Stored data entries:
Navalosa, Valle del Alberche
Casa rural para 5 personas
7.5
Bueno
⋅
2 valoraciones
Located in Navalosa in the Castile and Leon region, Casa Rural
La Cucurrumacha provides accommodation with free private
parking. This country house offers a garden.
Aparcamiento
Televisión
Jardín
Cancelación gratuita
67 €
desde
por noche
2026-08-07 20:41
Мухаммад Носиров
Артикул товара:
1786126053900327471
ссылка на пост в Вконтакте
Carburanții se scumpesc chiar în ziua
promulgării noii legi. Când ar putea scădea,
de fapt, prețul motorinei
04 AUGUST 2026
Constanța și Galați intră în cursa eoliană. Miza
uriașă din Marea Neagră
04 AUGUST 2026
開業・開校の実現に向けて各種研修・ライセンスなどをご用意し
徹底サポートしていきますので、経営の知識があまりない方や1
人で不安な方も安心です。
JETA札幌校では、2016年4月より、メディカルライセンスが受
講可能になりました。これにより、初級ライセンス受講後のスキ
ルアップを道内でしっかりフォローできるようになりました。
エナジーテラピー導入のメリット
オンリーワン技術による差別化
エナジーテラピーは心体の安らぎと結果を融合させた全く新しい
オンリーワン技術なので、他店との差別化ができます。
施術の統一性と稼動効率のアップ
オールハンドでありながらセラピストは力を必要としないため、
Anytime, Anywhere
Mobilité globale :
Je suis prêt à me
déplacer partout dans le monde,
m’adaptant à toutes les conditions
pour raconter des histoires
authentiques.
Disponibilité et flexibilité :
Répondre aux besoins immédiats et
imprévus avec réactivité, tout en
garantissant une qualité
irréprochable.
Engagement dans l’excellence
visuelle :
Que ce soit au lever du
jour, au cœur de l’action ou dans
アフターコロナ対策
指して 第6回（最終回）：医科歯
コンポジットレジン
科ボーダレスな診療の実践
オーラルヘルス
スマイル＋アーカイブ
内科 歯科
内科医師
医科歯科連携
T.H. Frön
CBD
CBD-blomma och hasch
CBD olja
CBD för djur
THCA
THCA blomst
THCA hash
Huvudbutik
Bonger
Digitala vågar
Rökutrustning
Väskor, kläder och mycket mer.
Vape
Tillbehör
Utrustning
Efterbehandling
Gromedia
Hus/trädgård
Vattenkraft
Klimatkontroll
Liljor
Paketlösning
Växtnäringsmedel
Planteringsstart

- Try it -
Tally the lines above containing "Navalosa"; give only the number.

- Output -
2